• Instructions to follow: Where the records appear below, transcribe them exactly, leaving none out.

• Recorded data:
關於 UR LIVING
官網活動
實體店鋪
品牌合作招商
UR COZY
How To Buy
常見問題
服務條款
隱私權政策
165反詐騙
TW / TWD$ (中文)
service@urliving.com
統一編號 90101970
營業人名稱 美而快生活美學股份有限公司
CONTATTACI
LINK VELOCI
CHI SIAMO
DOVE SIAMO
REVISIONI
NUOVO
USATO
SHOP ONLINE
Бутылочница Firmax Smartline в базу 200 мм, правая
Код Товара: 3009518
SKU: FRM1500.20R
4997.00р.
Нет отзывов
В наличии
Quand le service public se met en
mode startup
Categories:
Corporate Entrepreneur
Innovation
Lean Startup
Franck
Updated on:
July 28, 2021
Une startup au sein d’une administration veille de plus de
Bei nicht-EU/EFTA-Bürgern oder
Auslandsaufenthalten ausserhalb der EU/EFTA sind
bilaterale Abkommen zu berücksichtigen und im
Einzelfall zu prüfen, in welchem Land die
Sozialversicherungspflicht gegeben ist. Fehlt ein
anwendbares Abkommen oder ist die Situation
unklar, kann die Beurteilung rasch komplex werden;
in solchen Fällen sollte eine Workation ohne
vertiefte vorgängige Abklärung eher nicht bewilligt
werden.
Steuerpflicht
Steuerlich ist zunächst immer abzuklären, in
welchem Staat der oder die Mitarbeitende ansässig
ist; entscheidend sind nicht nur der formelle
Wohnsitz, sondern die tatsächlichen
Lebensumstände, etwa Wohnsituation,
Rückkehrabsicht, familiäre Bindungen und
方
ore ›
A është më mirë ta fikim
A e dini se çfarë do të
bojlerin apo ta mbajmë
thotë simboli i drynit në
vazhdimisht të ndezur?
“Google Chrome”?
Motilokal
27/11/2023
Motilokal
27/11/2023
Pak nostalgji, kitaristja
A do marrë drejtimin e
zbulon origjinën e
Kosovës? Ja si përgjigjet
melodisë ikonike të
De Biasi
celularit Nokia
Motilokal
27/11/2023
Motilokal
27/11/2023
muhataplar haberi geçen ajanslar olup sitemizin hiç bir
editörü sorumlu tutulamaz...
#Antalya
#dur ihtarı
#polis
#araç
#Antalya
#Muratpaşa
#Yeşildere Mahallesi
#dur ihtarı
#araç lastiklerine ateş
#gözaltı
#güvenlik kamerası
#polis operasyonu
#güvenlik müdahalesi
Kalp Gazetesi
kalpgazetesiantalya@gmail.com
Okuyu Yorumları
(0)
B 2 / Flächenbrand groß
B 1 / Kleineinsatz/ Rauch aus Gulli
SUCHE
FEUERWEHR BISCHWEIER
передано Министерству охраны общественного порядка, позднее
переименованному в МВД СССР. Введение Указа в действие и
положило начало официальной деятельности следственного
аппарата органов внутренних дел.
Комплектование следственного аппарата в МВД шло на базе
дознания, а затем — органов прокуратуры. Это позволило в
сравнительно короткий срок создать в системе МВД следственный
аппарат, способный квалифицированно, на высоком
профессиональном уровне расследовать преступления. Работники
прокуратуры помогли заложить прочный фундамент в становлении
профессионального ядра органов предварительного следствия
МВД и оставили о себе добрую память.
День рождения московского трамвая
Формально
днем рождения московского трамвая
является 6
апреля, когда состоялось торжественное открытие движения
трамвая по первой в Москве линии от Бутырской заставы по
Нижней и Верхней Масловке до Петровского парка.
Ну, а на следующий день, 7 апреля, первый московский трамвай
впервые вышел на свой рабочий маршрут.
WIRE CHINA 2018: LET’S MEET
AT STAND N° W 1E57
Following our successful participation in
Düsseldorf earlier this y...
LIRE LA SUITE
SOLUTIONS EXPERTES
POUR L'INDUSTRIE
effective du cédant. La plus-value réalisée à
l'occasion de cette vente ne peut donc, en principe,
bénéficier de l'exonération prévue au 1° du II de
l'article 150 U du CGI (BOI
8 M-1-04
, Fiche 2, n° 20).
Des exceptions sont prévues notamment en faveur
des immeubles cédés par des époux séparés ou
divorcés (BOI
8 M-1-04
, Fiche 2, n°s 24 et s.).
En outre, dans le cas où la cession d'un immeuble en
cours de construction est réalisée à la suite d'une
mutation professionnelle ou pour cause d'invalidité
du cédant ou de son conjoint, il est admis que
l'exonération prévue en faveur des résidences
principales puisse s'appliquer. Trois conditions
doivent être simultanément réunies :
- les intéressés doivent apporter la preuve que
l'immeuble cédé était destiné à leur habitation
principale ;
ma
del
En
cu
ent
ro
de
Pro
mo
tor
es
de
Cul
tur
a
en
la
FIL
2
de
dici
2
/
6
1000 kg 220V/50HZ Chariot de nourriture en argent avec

• Written solution:
關於 UR LIVING
官網活動
實體店鋪
品牌合作招商
UR COZY
How To Buy
常見問題
服務條款
隱私權政策
165反詐騙
TW / TWD$ (中文)
service@urliving.com
統一編號 90101970
營業人名稱 美而快生活美學股份有限公司
CONTATTACI
LINK VELOCI
CHI SIAMO
DOVE SIAMO
REVISIONI
NUOVO
USATO
SHOP ONLINE
Бутылочница Firmax Smartline в базу 200 мм, правая
Код Товара: 3009518
SKU: FRM1500.20R
4997.00р.
Нет отзывов
В наличии
Quand le service public se met en
mode startup
Categories:
Corporate Entrepreneur
Innovation
Lean Startup
Franck
Updated on:
July 28, 2021
Une startup au sein d’une administration veille de plus de
Bei nicht-EU/EFTA-Bürgern oder
Auslandsaufenthalten ausserhalb der EU/EFTA sind
bilaterale Abkommen zu berücksichtigen und im
Einzelfall zu prüfen, in welchem Land die
Sozialversicherungspflicht gegeben ist. Fehlt ein
anwendbares Abkommen oder ist die Situation
unklar, kann die Beurteilung rasch komplex werden;
in solchen Fällen sollte eine Workation ohne
vertiefte vorgängige Abklärung eher nicht bewilligt
werden.
Steuerpflicht
Steuerlich ist zunächst immer abzuklären, in
welchem Staat der oder die Mitarbeitende ansässig
ist; entscheidend sind nicht nur der formelle
Wohnsitz, sondern die tatsächlichen
Lebensumstände, etwa Wohnsituation,
Rückkehrabsicht, familiäre Bindungen und
方
ore ›
A është më mirë ta fikim
A e dini se çfarë do të
bojlerin apo ta mbajmë
thotë simboli i drynit në
vazhdimisht të ndezur?
“Google Chrome”?
Motilokal
27/11/2023
Motilokal
27/11/2023
Pak nostalgji, kitaristja
A do marrë drejtimin e
zbulon origjinën e
Kosovës? Ja si përgjigjet
melodisë ikonike të
De Biasi
celularit Nokia
Motilokal
27/11/2023
Motilokal
27/11/2023
muhataplar haberi geçen ajanslar olup sitemizin hiç bir
editörü sorumlu tutulamaz...
#Antalya
#dur ihtarı
#polis
#araç
#Antalya
#Muratpaşa
#Yeşildere Mahallesi
#dur ihtarı
#araç lastiklerine ateş
#gözaltı
#güvenlik kamerası
#polis operasyonu
#güvenlik müdahalesi
Kalp Gazetesi
kalpgazetesiantalya@gmail.com
Okuyu Yorumları
(0)
B 2 / Flächenbrand groß
B 1 / Kleineinsatz/ Rauch aus Gulli
SUCHE
FEUERWEHR BISCHWEIER
передано Министерству охраны общественного порядка, позднее
переименованному в МВД СССР. Введение Указа в действие и
положило начало официальной деятельности следственного
аппарата органов внутренних дел.
Комплектование следственного аппарата в МВД шло на базе
дознания, а затем — органов прокуратуры. Это позволило в
сравнительно короткий срок создать в системе МВД следственный
аппарат, способный квалифицированно, на высоком
профессиональном уровне расследовать преступления. Работники
прокуратуры помогли заложить прочный фундамент в становлении
профессионального ядра органов предварительного следствия
МВД и оставили о себе добрую память.
День рождения московского трамвая
Формально
днем рождения московского трамвая
является 6
апреля, когда состоялось торжественное открытие движения
трамвая по первой в Москве линии от Бутырской заставы по
Нижней и Верхней Масловке до Петровского парка.
Ну, а на следующий день, 7 апреля, первый московский трамвай
впервые вышел на свой рабочий маршрут.
WIRE CHINA 2018: LET’S MEET
AT STAND N° W 1E57
Following our successful participation in
Düsseldorf earlier this y...
LIRE LA SUITE
SOLUTIONS EXPERTES
POUR L'INDUSTRIE
effective du cédant. La plus-value réalisée à
l'occasion de cette vente ne peut donc, en principe,
bénéficier de l'exonération prévue au 1° du II de
l'article 150 U du CGI (BOI
8 M-1-04
, Fiche 2, n° 20).
Des exceptions sont prévues notamment en faveur
des immeubles cédés par des époux séparés ou
divorcés (BOI
8 M-1-04
, Fiche 2, n°s 24 et s.).
En outre, dans le cas où la cession d'un immeuble en
cours de construction est réalisée à la suite d'une
mutation professionnelle ou pour cause d'invalidité
du cédant ou de son conjoint, il est admis que
l'exonération prévue en faveur des résidences
principales puisse s'appliquer. Trois conditions
doivent être simultanément réunies :
- les intéressés doivent apporter la preuve que
l'immeuble cédé était destiné à leur habitation
principale ;
ma
del
En
cu
ent
ro
de
Pro
mo
tor
es
de
Cul
tur
a
en
la
FIL
2
de
dici
2
/
6
1000 kg 220V/50HZ Chariot de nourriture en argent avec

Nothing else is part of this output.